- _TASK TO CARRY OUT_
Your answer must be one number: the count of lines below that hold the word "Giacomo".

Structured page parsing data

___

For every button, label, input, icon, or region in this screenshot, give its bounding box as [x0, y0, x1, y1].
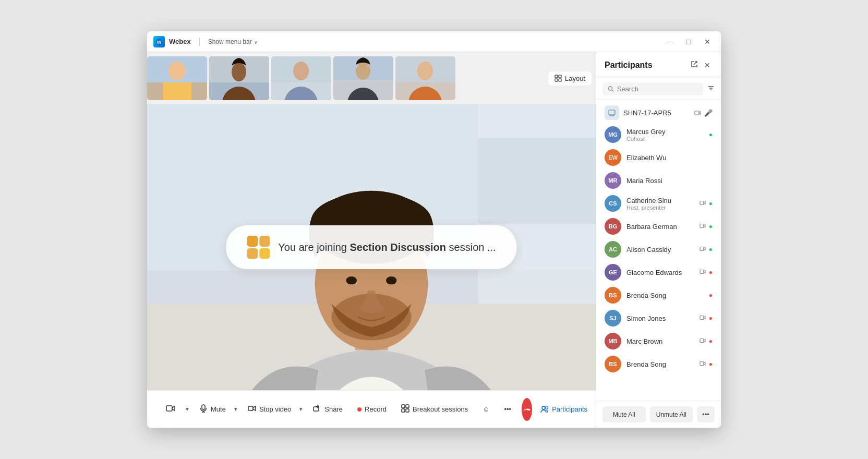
joining-text: You are joining Section Discussion sessi… [278, 241, 496, 253]
share-button[interactable]: Share [307, 400, 349, 418]
mic-muted-icon: ● [709, 337, 713, 345]
mic-muted-icon: ● [709, 269, 713, 276]
svg-line-60 [612, 90, 613, 92]
participant-item[interactable]: BG Barbara German ● [596, 215, 721, 238]
participant-name: Giacomo Edwards [626, 269, 694, 276]
layout-button[interactable]: Layout [548, 71, 592, 86]
svg-rect-52 [402, 405, 405, 408]
participants-more-button[interactable]: ••• [697, 406, 715, 422]
svg-rect-44 [166, 406, 172, 411]
video-dropdown[interactable]: ▾ [297, 402, 305, 417]
mic-muted-icon: ● [709, 315, 713, 322]
participant-name: Alison Cassidy [626, 246, 694, 253]
camera-dropdown[interactable]: ▾ [184, 402, 191, 417]
thumbnail-5[interactable] [395, 56, 455, 100]
svg-point-17 [356, 62, 370, 80]
breakout-button[interactable]: Breakout sessions [395, 400, 474, 418]
participant-icons: ● [700, 269, 713, 276]
svg-rect-70 [700, 224, 704, 227]
show-menu-bar-toggle[interactable]: Show menu bar [208, 38, 258, 45]
participant-icons: ● [700, 200, 713, 208]
sidebar-title: Participants [605, 61, 689, 70]
share-icon [313, 404, 321, 414]
svg-point-59 [608, 87, 612, 90]
svg-rect-69 [700, 201, 704, 204]
window-controls: ─ □ ✕ [662, 34, 715, 49]
svg-rect-71 [700, 247, 704, 250]
svg-rect-6 [163, 82, 191, 100]
participant-name: Simon Jones [626, 315, 694, 322]
svg-point-13 [293, 62, 309, 80]
participant-name: Brenda Song [626, 360, 694, 368]
search-input-wrap [602, 82, 703, 95]
mute-all-button[interactable]: Mute All [602, 406, 646, 422]
control-bar: ▾ Mute [147, 390, 596, 428]
svg-rect-23 [555, 75, 558, 78]
popout-button[interactable] [689, 58, 700, 71]
mic-on-icon: ● [709, 246, 713, 253]
participant-icons: ● [709, 292, 713, 299]
svg-point-57 [546, 406, 548, 409]
participant-icons: ● [700, 223, 713, 231]
participants-list: SHN7-17-APR5 🎤 MG Marcus Grey Cohost [596, 100, 721, 401]
participant-role: Cohost [626, 136, 704, 142]
mic-icon [199, 404, 208, 414]
participant-item[interactable]: EW Elizabeth Wu [596, 146, 721, 169]
cam-icon [700, 315, 706, 322]
mute-dropdown[interactable]: ▾ [232, 402, 239, 417]
participant-avatar: SJ [605, 310, 621, 327]
bottom-tabs: Participants Chat ••• [534, 401, 596, 418]
main-video: You are joining Section Discussion sessi… [147, 104, 596, 390]
breakout-icon [401, 404, 409, 414]
svg-rect-30 [478, 138, 596, 224]
participant-item[interactable]: AC Alison Cassidy ● [596, 238, 721, 261]
app-window: W Webex Show menu bar ─ □ ✕ [147, 31, 721, 428]
participant-item[interactable]: CS Catherine Sinu Host, presenter ● [596, 192, 721, 215]
participant-icons: ● [700, 246, 713, 253]
thumbnail-2[interactable] [209, 56, 269, 100]
session-mic-icon: 🎤 [704, 109, 713, 117]
end-call-button[interactable] [522, 398, 532, 421]
camera-effects-icon [166, 404, 175, 415]
close-sidebar-button[interactable]: ✕ [702, 58, 713, 71]
search-icon [608, 86, 614, 92]
participant-item[interactable]: MR Maria Rossi [596, 169, 721, 192]
thumbnail-1[interactable] [147, 56, 207, 100]
svg-point-4 [168, 62, 185, 80]
search-input[interactable] [617, 85, 698, 93]
mute-button[interactable]: Mute [193, 400, 232, 418]
participant-icons: ● [700, 337, 713, 345]
thumbnail-3[interactable] [271, 56, 331, 100]
participant-item[interactable]: BS Brenda Song ● [596, 284, 721, 307]
participant-item[interactable]: BS Brenda Song ● [596, 353, 721, 376]
participant-avatar: MG [605, 126, 621, 143]
unmute-all-button[interactable]: Unmute All [650, 406, 693, 422]
emoji-icon: ☺ [483, 405, 489, 413]
close-button[interactable]: ✕ [700, 34, 715, 49]
more-button[interactable]: ••• [498, 401, 517, 417]
thumbnail-4[interactable] [333, 56, 393, 100]
session-cam-icon [694, 110, 701, 116]
svg-point-56 [542, 406, 545, 409]
participant-item[interactable]: MG Marcus Grey Cohost ● [596, 123, 721, 146]
cam-icon [700, 246, 706, 253]
participant-item[interactable]: MB Marc Brown ● [596, 330, 721, 353]
video-area: Layout [147, 52, 596, 428]
mic-muted-icon: ● [709, 360, 713, 368]
participant-item[interactable]: SJ Simon Jones ● [596, 307, 721, 330]
maximize-button[interactable]: □ [681, 34, 696, 49]
camera-effects-button[interactable] [160, 400, 182, 419]
svg-point-48 [204, 405, 205, 406]
participants-tab-button[interactable]: Participants [534, 401, 594, 418]
participant-item[interactable]: GE Giacomo Edwards ● [596, 261, 721, 284]
svg-rect-74 [700, 339, 704, 342]
stop-video-button[interactable]: Stop video [242, 400, 297, 418]
cam-icon [700, 360, 706, 368]
mic-muted-icon: ● [709, 292, 713, 299]
svg-rect-53 [406, 405, 409, 408]
minimize-button[interactable]: ─ [662, 34, 677, 49]
sort-button[interactable] [707, 84, 715, 93]
emoji-button[interactable]: ☺ [476, 401, 496, 417]
participant-name: Marc Brown [626, 337, 694, 345]
record-button[interactable]: Record [351, 401, 393, 417]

___

- _WRITTEN RESPONSE_
2